I'm working on a Java program to analyze graphs in various ways, specifically undirected graphs with weighted edges. I am now trying to, given a planar graph, determine its faces, a.k.a. the enclosed regions of "space" delimited by the graph's edges, but I really can't find an algorithm, or at least a comprehensible one, that could do this and I am struggling to implement one of my one.

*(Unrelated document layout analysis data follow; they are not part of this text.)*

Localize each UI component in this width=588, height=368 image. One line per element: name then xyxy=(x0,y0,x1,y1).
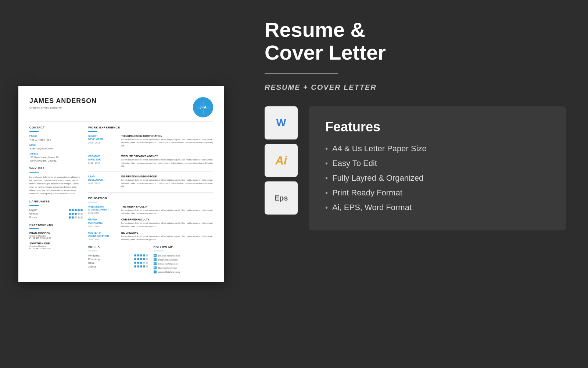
dot xyxy=(146,254,148,256)
email-label: Email xyxy=(29,144,83,146)
follow-title: FOLLOW ME xyxy=(154,245,214,249)
work-company-2: WEBLITE CREATIVE AGENCY xyxy=(121,155,213,158)
work-right-2: WEBLITE CREATIVE AGENCY Lorem ipsum dolo… xyxy=(121,155,213,167)
work-divider xyxy=(88,131,97,132)
edu-right-2: ONE BRAND FACULTY Lorem ipsum dolor sit … xyxy=(121,218,213,228)
edu-item-3: MASTER INCOMMUNICATION 2008- 2010 BE CRE… xyxy=(88,231,213,241)
dot xyxy=(137,258,139,260)
feature-1: • A4 & Us Letter Paper Size xyxy=(325,144,549,153)
left-panel: JAMES ANDERSON Graphic & Web Designer J … xyxy=(0,0,243,368)
section-separator xyxy=(88,192,213,193)
edu-right-1: THE MEDIA FACULTY Lorem ipsum dolor sit … xyxy=(121,205,213,215)
edu-right-3: BE CREATIVE Lorem ipsum dolor sit amet, … xyxy=(121,231,213,241)
work-item-1: SENIORDEVELOPER 2008 - 2011 THINKING ROO… xyxy=(88,135,213,147)
skill-wordpress-name: Wordpress xyxy=(88,254,108,257)
resume-right-column: WORK EXPERIENCE SENIORDEVELOPER 2008 - 2… xyxy=(88,126,213,275)
dot xyxy=(146,265,148,268)
work-job-title-2: CREATIVEDIRECTOR xyxy=(88,155,118,161)
edu-item-2: BRANDMARKETING 2006 - 2008 ONE BRAND FAC… xyxy=(88,218,213,228)
phone-label: Phone xyxy=(29,135,83,137)
edu-left-2: BRANDMARKETING 2006 - 2008 xyxy=(88,218,118,228)
follow-flickr: Fl flikker.net/anderson xyxy=(154,266,214,269)
education-divider xyxy=(88,202,97,202)
why-me-section: WHY ME? Lorem ipsum dolor sit amet, cons… xyxy=(29,167,83,195)
follow-dribbble-link: dribble.net/anderson xyxy=(158,263,178,265)
dot xyxy=(140,258,142,260)
skills-divider xyxy=(88,251,97,251)
format-and-features: W Ai Eps Features • A4 & Us Letter Paper… xyxy=(265,106,566,230)
dot xyxy=(69,209,71,211)
skill-joomla-name: Joomla xyxy=(88,265,108,268)
dot xyxy=(143,262,145,264)
bullet-5: • xyxy=(325,204,328,212)
skill-wordpress: Wordpress xyxy=(88,254,148,257)
work-years-2: 2011 - 2013 xyxy=(88,162,118,164)
dot xyxy=(134,258,136,260)
dot xyxy=(80,216,83,219)
edu-company-2: ONE BRAND FACULTY xyxy=(121,218,213,221)
why-me-divider xyxy=(29,172,39,173)
edu-company-1: THE MEDIA FACULTY xyxy=(121,205,213,208)
bullet-1: • xyxy=(325,145,328,153)
feature-3: • Fully Layred & Organized xyxy=(325,173,549,183)
flickr-icon: Fl xyxy=(154,266,157,269)
work-company-1: THINKING ROOM CORPORATION xyxy=(121,135,213,137)
skill-html: HTML xyxy=(88,262,148,264)
dot xyxy=(143,258,145,260)
ai-label: Ai xyxy=(275,154,287,167)
edu-desc-2: Lorem ipsum dolor sit amet, consectetur … xyxy=(121,222,213,228)
work-item-2: CREATIVEDIRECTOR 2011 - 2013 WEBLITE CRE… xyxy=(88,155,213,167)
dot xyxy=(140,265,142,268)
edu-years-3: 2008- 2010 xyxy=(88,238,118,241)
work-right-1: THINKING ROOM CORPORATION Lorem ipsum do… xyxy=(121,135,213,147)
feature-text-3: Fully Layred & Organized xyxy=(332,173,423,183)
dot xyxy=(72,209,74,211)
dot xyxy=(134,254,136,256)
edu-desc-1: Lorem ipsum dolor sit amet, consectetur … xyxy=(121,209,213,215)
edu-title-3: MASTER INCOMMUNICATION xyxy=(88,231,118,238)
eps-label: Eps xyxy=(275,194,288,202)
edu-left-3: MASTER INCOMMUNICATION 2008- 2010 xyxy=(88,231,118,241)
references-section: REFFERENCES BRAD JHONSON Creative Direct… xyxy=(29,223,83,250)
features-box: Features • A4 & Us Letter Paper Size • E… xyxy=(309,106,566,230)
features-title: Features xyxy=(325,119,549,135)
ref1-name: BRAD JHONSON xyxy=(29,232,83,234)
languages-section: LANGUAGES English German xyxy=(29,200,83,219)
behance-icon: Be xyxy=(154,254,157,257)
linkedin-icon: in xyxy=(154,258,157,261)
languages-divider xyxy=(29,205,39,206)
edu-company-3: BE CREATIVE xyxy=(121,231,213,234)
dot xyxy=(140,262,142,264)
lang-german-name: German xyxy=(29,212,46,215)
ref1-phone: P : 12 345 678 910 88 xyxy=(29,237,83,239)
contact-divider xyxy=(29,131,39,132)
work-right-3: INSPIRATION MINDS GROUP Lorem ipsum dolo… xyxy=(121,175,213,188)
work-item-3: LEADDEVELOPER 2013 - 2017 INSPIRATION MI… xyxy=(88,175,213,188)
feature-2: • Easy To Edit xyxy=(325,159,549,168)
portfolio-icon: ✓ xyxy=(154,270,157,273)
ai-format-icon: Ai xyxy=(265,144,298,177)
title-divider xyxy=(265,73,338,74)
lang-german-dots xyxy=(69,213,83,215)
skill-joomla: Joomla xyxy=(88,265,148,268)
edu-years-2: 2006 - 2008 xyxy=(88,225,118,227)
lang-english-name: English xyxy=(29,209,46,211)
eps-format-icon: Eps xyxy=(265,181,298,215)
work-desc-1: Lorem ipsum dolor sit amet, consectetur … xyxy=(121,138,213,147)
dot xyxy=(134,265,136,268)
references-divider xyxy=(29,228,39,229)
skill-photoshop-dots xyxy=(134,258,148,260)
word-label: W xyxy=(276,117,286,129)
address-label: Adress xyxy=(29,152,83,155)
dot xyxy=(78,216,80,219)
contact-title: CONTACT xyxy=(29,126,83,129)
bullet-2: • xyxy=(325,159,328,168)
work-job-title-3: LEADDEVELOPER xyxy=(88,175,118,181)
feature-4: • Print Ready Format xyxy=(325,188,549,198)
dribbble-icon: Dr xyxy=(154,262,157,265)
lang-french-dots xyxy=(69,216,83,219)
language-english: English xyxy=(29,209,83,211)
edu-item-1: WEB DESIGN& DEVELOPMENT 2003- 2005 THE M… xyxy=(88,205,213,215)
dot xyxy=(134,262,136,264)
skill-html-name: HTML xyxy=(88,262,108,264)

Does someone have any idea?
PS : I should note that I do not have a solid basic grasp of graph theory
The faces of a planar graph depend on having an embedding of a planar graph onto a surface. The issue arises that it is possible for there to be multiple embeddings of a planar graph.
For example:
----1---- ----1----
/ / \ \ / / \ \
/ / \ \ / / \ \
2 3-----4 | 2 4-----3 |
\ \ / / \ \ / /
\ \ / / \ \ / /
----5---- ----5----
The above graph can be embedded in two different ways with different faces for each.
So the first problem is to generate any single embedding; most efficient planarity tests will test planarity by generating an embedding (rather than using a less efficient method such as looking for forbidden minors) so you should be able to use any planarity test for this. The harder problem is to generate all possible embeddings - however, there is a solution for this in Planarity Testing by Path Addition (and contains Java code in the appendices to perform the planarity test, generate an embedding, cycle from one embedding of a biconnected graph to other embeddings and to generate a cyclic edge-order for each vertex for an embedding).

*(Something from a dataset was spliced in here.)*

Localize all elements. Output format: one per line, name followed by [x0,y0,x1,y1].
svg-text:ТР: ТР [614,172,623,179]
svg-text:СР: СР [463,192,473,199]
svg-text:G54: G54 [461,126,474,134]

Once you have an embedding, you can represent the graph as a cyclic edge-order for each vertex. So, for the left-hand example:
Vertex Clockwise Edge-Order
------ --------------------
1 2,5,4,3
2 1,5
3 1,4,5
4 1,5,3
5 1,2,3,4
Then to find the faces, you just start at an edge and pick either clockwise or anti-clockwise and keep picking the next adjacent edge in that direction from successive vertices until you return to the starting edge:
Clockwise (2,1) -> (1,5) -> (5,2)
Clockwise (1,2) -> (2,5) -> (5,3) -> (3,1)
Clockwise (1,3) -> (3,4) -> (4,1)
Clockwise (1,4) -> (4,5) -> (5,1)
Clockwise (4,3) -> (3,5) -> (5,4)
And you have the faces (and each edge has been visited twice - once in each direction).